### Task objective
From the line with "electric outdoor cooking" through the final line below, restate each line word for word and return nothing else.

*** Block opens ***

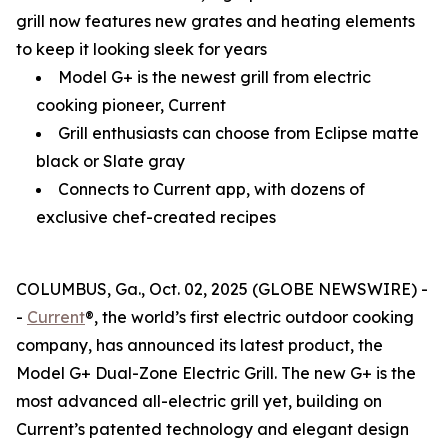
grill now features new grates and heating elements
to keep it looking sleek for years
Model G+ is the newest grill from electric
cooking pioneer, Current
Grill enthusiasts can choose from Eclipse matte
black or Slate gray
Connects to Current app, with dozens of
exclusive chef-created recipes
COLUMBUS, Ga., Oct. 02, 2025 (GLOBE NEWSWIRE) -
-
Current
®, the world’s first electric outdoor cooking
company, has announced its latest product, the
Model G+ Dual-Zone Electric Grill. The new G+ is the
most advanced all-electric grill yet, building on
Current’s patented technology and elegant design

*** Block closes ***

### Answer
®, the world’s first electric outdoor cooking
company, has announced its latest product, the
Model G+ Dual-Zone Electric Grill. The new G+ is the
most advanced all-electric grill yet, building on
Current’s patented technology and elegant design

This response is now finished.